Abstract

Biochemistry in general and enzyme kinetics in particular have been heavily influenced by the model of biochemical reactions known as Michaelis–Menten kinetics. Assuming that the complex concentration is approximately constant after a short transient phase leads to the usual Michaelis–Menten (MM) approximation (or standard quasi-steady-state approximation (sQSSA)), which is valid when the enzyme concentration is sufficiently small. This condition is usually fulfilled for in vitro experiments, but often breaks down in vivo. The total QSSA (tQSSA), which is valid for a broader range of parameters covering both high and low enzyme concentrations, has been introduced in the last two decades.
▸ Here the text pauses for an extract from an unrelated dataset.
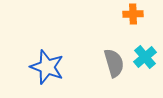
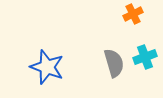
orange cross: rotated 24 degrees counterclockwise
cyan cross: rotated 20 degrees clockwise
We extend the tQSSA to more complex reaction schemes, like fully competitive reactions, double phosphorylation, Goldbeter–Koshland switch and we show that for a very large range of parameters our tQSSA provides excellent fitting to the solutions of the full system, better than the sQSSA and the single reaction tQSSA. Finally, we discuss the need for a correct model formulation when doing “reverse engineering”, which aims at finding unknown parameters by fitting the model to experimentally obtained data. We show that the estimated parameters are much closer to the real values when using the tQSSA rather than the sQSSA, which overestimates the parameter values greatly.